|Written by Administrator|
|Tuesday, 18 September 2007|
Lenoritz House, 1949
Clad in its distinctive square panels of porcelain enameled steel, this house on Pinevue Drive is a surviving example of a “Lustron” house, a type built in the late 1940s. Lustron houses were steel prefabricated houses offered in response to the shortage of housing for returning veterans.
Initially used for signs, and for bathroom and kitchen appliances, by the 1930s porcelain enameled steel had become popular as siding for gas stations, hamburger stands (e.g., the White Castle chain), and similar commercial structures. Porcelain enameled steel was tough, did not fade, and was easy to clean. It perfectly suited the design preferences of the era, giving a sleek, streamlined look to otherwise utilitarian structures.
Carl Strandlund, an engineer working on steel buildings, saw the national need for housing, and reasoned that the same 2’ X 2’ panels that sheathed gas stations could be used as the building blocks for all-metal homes.
In 1947, Strandlund formed the Lustron Corporation. Houses would be built at the company’s Ohio factory, the components shipped, and the steel framing, steel interior walls, and interior and exterior cladding set up at the site on a foundation slab. The erection process took about two weeks.

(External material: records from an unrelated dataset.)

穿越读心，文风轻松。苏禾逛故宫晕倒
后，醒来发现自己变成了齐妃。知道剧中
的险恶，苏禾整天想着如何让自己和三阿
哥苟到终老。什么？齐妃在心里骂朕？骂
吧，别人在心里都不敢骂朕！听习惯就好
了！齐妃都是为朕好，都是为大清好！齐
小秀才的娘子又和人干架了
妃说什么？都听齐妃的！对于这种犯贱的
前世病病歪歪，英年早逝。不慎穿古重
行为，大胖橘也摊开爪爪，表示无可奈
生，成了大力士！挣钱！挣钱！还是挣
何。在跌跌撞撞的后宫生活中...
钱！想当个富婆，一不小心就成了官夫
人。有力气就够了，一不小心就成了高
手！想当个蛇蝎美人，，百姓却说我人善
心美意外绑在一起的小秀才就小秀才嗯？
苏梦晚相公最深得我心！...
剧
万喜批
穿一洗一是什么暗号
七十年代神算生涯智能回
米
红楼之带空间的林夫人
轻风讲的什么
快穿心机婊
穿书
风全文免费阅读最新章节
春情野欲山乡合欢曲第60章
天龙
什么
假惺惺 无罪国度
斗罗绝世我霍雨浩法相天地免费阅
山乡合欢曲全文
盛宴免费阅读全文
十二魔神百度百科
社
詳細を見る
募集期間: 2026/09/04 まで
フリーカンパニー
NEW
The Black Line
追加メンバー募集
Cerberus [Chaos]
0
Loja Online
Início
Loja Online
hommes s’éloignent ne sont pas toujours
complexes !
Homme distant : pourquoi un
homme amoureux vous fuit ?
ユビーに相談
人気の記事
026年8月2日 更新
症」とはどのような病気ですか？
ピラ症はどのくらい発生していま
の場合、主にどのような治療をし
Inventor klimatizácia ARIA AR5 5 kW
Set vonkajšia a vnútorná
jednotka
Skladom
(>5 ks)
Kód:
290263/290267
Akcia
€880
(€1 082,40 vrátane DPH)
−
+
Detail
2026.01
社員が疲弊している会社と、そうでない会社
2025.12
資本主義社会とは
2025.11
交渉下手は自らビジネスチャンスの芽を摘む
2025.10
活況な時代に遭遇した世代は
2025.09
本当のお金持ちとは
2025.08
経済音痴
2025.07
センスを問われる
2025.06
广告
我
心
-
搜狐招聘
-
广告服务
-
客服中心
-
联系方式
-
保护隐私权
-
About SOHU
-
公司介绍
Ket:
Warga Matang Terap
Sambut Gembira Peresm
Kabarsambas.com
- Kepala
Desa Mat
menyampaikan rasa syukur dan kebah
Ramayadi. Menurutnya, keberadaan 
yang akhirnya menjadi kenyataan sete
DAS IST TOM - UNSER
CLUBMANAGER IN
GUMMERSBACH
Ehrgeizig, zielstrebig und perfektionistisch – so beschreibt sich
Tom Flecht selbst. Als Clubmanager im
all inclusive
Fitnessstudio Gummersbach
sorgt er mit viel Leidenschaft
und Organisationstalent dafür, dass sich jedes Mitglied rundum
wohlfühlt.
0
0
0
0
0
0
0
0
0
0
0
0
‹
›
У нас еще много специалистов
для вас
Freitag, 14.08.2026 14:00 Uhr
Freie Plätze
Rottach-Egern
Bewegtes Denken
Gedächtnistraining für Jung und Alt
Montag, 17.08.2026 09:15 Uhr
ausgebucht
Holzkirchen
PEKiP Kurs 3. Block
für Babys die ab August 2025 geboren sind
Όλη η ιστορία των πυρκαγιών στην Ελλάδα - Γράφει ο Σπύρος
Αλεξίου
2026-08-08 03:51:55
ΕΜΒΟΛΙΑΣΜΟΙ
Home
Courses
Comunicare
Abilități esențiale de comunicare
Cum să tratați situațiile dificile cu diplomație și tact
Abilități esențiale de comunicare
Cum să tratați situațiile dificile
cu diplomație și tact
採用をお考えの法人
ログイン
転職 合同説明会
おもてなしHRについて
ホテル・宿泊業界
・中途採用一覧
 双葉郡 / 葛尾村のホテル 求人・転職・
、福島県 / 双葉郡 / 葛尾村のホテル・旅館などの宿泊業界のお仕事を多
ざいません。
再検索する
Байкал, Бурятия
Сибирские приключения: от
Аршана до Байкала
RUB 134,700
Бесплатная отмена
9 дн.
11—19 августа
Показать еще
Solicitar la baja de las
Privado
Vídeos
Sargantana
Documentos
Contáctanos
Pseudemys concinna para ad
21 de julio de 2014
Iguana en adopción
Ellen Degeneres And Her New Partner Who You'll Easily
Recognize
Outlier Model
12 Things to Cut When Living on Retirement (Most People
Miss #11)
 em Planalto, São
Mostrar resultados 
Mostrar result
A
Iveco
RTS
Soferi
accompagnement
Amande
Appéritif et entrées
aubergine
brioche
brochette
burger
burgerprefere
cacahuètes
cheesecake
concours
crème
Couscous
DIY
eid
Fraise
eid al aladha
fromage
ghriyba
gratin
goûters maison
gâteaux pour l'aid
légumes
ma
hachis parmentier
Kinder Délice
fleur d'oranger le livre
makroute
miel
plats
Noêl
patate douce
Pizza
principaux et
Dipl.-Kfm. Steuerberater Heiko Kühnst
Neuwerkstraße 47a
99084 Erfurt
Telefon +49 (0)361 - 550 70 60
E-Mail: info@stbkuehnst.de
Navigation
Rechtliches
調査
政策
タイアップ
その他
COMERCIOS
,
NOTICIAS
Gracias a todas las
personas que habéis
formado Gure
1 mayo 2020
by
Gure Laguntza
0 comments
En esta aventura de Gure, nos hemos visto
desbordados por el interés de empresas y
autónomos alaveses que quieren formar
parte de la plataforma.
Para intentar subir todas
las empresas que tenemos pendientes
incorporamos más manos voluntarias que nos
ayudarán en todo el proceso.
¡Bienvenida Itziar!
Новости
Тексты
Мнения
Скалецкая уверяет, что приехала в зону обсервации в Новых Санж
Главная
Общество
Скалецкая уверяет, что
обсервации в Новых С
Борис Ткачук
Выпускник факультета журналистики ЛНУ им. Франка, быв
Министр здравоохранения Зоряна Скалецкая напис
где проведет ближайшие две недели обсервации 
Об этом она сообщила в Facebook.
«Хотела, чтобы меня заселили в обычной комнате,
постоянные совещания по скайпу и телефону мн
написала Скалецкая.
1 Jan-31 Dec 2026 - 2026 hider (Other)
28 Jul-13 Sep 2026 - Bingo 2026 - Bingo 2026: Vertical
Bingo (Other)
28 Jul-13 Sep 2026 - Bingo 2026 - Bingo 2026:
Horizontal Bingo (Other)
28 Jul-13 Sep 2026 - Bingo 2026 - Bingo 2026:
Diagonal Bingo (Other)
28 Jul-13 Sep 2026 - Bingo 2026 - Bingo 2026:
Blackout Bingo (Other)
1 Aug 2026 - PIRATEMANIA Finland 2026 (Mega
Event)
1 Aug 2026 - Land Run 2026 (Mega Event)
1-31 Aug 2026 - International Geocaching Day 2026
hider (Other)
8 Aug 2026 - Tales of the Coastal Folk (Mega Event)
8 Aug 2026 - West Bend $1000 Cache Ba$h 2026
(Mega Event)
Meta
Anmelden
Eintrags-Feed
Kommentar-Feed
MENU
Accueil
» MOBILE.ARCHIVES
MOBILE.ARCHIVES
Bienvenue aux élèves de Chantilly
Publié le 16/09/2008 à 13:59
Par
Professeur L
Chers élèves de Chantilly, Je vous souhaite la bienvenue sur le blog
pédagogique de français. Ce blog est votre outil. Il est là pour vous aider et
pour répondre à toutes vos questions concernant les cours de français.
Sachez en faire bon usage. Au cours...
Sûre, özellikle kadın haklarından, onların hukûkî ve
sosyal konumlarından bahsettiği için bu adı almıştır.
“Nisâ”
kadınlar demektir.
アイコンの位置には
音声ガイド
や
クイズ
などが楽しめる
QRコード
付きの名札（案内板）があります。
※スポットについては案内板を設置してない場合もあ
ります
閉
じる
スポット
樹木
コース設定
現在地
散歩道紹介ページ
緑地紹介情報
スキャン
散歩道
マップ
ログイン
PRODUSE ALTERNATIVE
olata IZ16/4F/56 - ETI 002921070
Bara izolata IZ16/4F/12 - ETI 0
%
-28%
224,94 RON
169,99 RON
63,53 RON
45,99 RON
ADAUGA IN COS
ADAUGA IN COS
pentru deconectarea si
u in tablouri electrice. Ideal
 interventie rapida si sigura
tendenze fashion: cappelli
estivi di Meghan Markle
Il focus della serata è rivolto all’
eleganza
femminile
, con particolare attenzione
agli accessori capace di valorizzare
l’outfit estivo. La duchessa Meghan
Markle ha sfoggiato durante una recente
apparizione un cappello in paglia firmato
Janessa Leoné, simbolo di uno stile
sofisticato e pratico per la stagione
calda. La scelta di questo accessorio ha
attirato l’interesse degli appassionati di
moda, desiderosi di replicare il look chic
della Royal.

By April 1949, Lustron had erected over 100 “demonstration” houses in almost every major city east of the Rockies. Lustron was to offer eight models in a half-dozen pastel colors. Accessories included screen doors and storm windows, all in aluminum; steel Venetian blinds; a picture hanger kit; and an attic fan. Homeowners were encouraged to personalize their homes by screening in porches and adding breezeways.
The model seen here, the Westchester, became the most popular. This 2-bedroom ranch-style design is built on a rectangular floor plan, yielding over 1,000 square feet; the model distinguished by a recessed corner entry porch measuring 6’ by 12’. It was probably built for the Ralph Lenoritz family who bought the land in February 1949. Although it has changed hands several times, it remains a single-family dwelling. Today (2007) it continues to be a residence, although one that is in not in very good condition.
In 1950, the Lustron Corporation declared bankruptcy. Of the approximately 2,500 Lustrons that were manufactured, some 2,000 are said to survive today.